L'auteur des frénétiques Piercing, Audition, 69, Tokyo Decay et Miso Soup (tous chez Editorial Abducción) maîtrise une palette dynamique, générique et émotionnelle, allant de l'impudence à l'impuissance, avec une légèreté perverse et agréable. Son premier ouvrage , Almost Transparent Blue (éd. Anagrama), est, au départ, volontairement peu concluant, un récit mécanique de chaos, de drogue et de sexe orgiaque. Ryu Murakami a peut-être cherché à percer le mur de la pornographie pour voir si, par pure persévérance, il pouvait obtenir quelque chose ressemblant à un effet littéraire (par le rythme, le délire, ou grâce à une particularité salvatrice, espérant que le contraste avec les moments poétiques deviendrait plus brutal et efficace). « Les salles de classe, vues à travers la vitre, semblaient prêtes à nous dévorer. Les bureaux et les chaises disposés en rangées régulières me faisaient penser à des fosses communes attendant des soldats inconnus », lit-on dans un passage qui relie cette fiction au charismatique 69 , qui raconte des années de rébellion scolaire initiatique.

Dans 69 et dans Tokyo Decline , un roman autobiographique, une voix aguerrie, alerte et rusée retranscrit les bouleversements et le militantisme de la capitale japonaise et entremêle avec grâce allusions culturelles d'époque à des extrêmes de tendresse feutrée et de violence factice. Les rencontres sexuelles et les anomalies anatomiques ne manquent pas dans des flirts momentanés, toujours aussi étranges. Un homme organise un casting pour un film, mais rencontre une femme pour remplacer sa défunte épouse dans Audition , un roman spirituel d'une simplicité trompeuse, vivifié par ses détails.

Dans Piercing, il est intéressant d'observer comment l'auteur parvient avec tant de brio à façonner la folie du protagoniste et à manœuvrer sans encombre avec des matériaux aux intensités et aux pulsions si opposées, honorant ainsi la neutralité japonaise face aux choses, placées sur un même plan. Les détours inattendus sont une spécialité de Ryu Murakami – ils vont de pair avec sa polyvalence ; comme Takeshi Kitano , il est scénariste et cinéaste – et le lecteur est profondément reconnaissant envers une espèce d'écrivain très rare.

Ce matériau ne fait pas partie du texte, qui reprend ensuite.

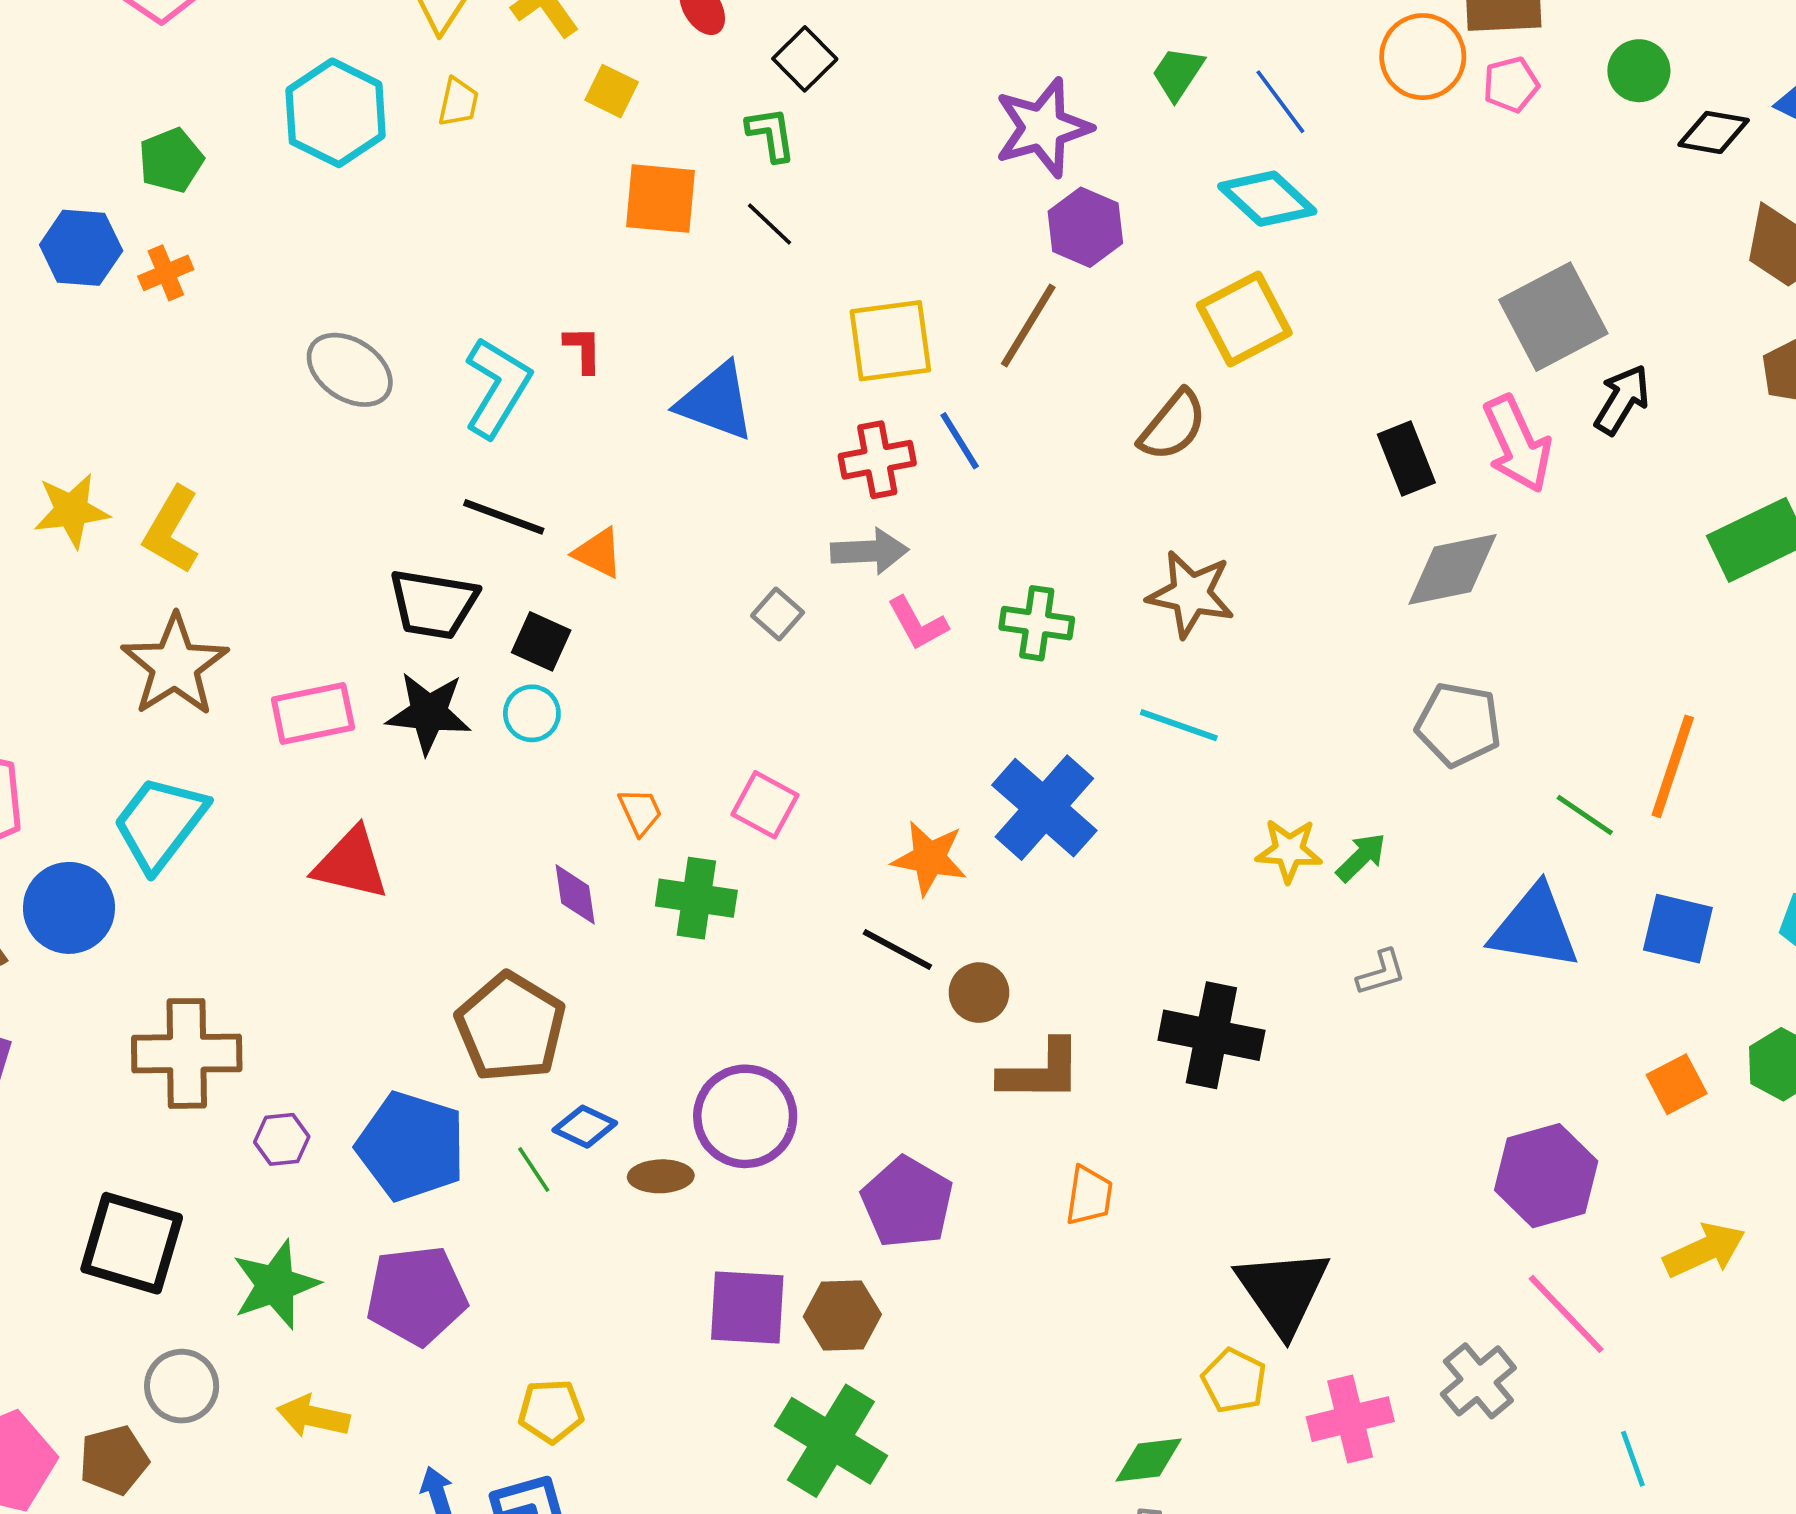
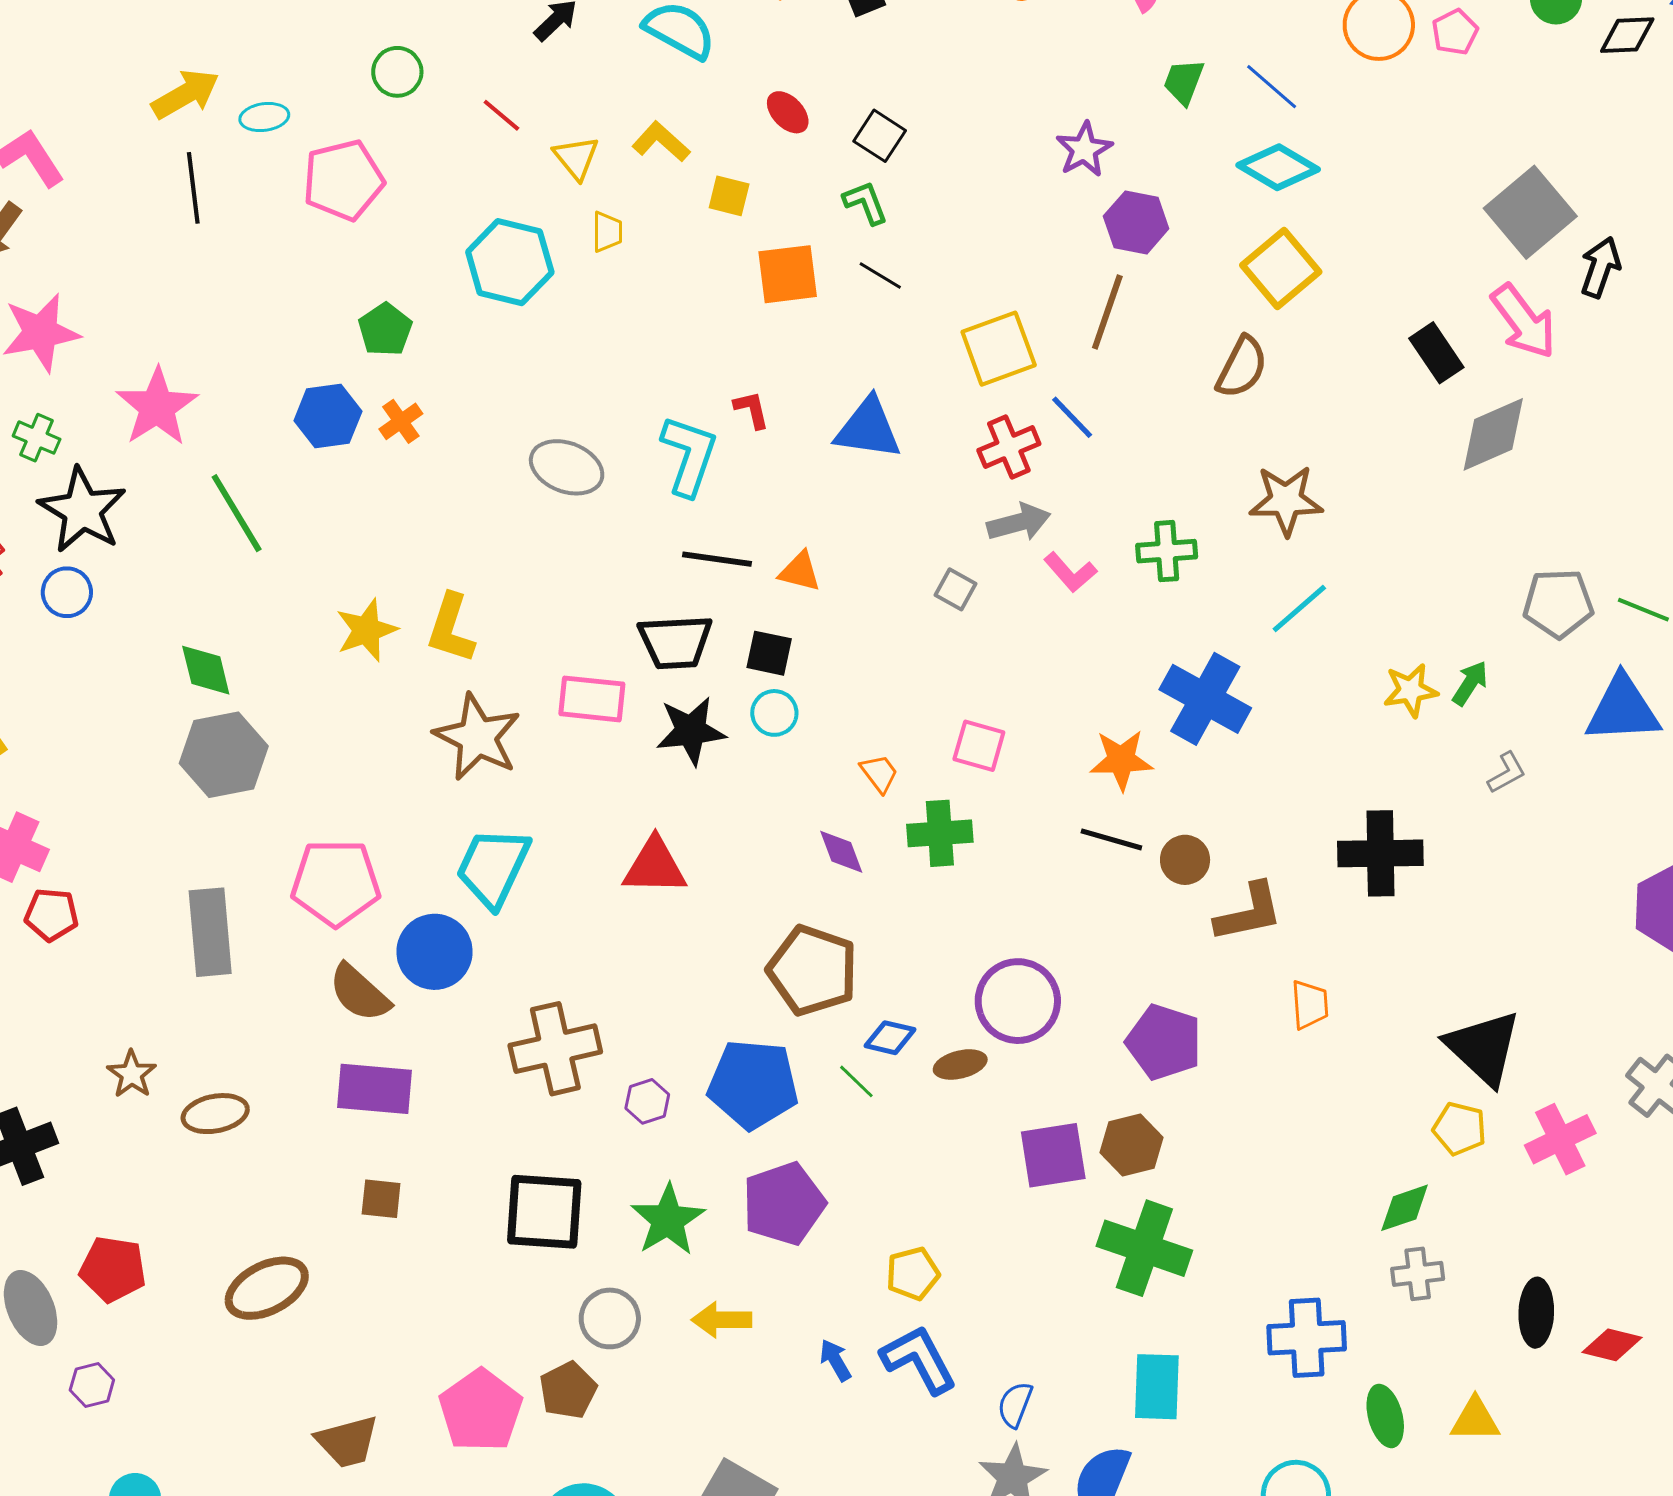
purple star: (1043, 128) -> (1084, 149), size x0.7
pink rectangle: (313, 714) -> (592, 699), moved, turned 30
gray pentagon: (1459, 724) -> (1558, 603), moved
cyan line: (1179, 725) -> (1299, 609), turned -48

Dans le livre de Takeshi Kitano , « Enfant » (Éditions Elefanta), les enfants torturés et les écoliers qui sèchent l'école sont monnaie courante. Moqueries et humiliations entre enfants, fugues et premiers émois amoureux. La beauté des scènes donne l'impression que n'importe qui peut commencer à écrire une histoire au Japon ; le contexte fournit les ingrédients nécessaires. Plus dure et plus élaborée est l'atmosphère recréée par Fumiko Enchi dans « Les Années d'attente » (Éditions Chai), d'une époque où le Japon était impitoyable. Ce roman d'une sagesse profonde et triste, porté par une impiété froide et objective, est tranchant comme une lame.

Une jeune femme donnée par ses parents à un homme puissant ; une concubine protégée par l'épouse officielle. Épreuves, sacrifices et consentement ; apprentissage et peur des conséquences comme motifs mélodiques. La qualité de l'observation fait dire à l'auteur : « Bien qu'elle n'éprouvât aucun désir d'enfant de lui, être jugée comme une femme incapable de concevoir avait scellé son jeune cœur d'un horrible désespoir, comme si elle était arrivée dans un lieu sans logement au terme d'un long voyage. »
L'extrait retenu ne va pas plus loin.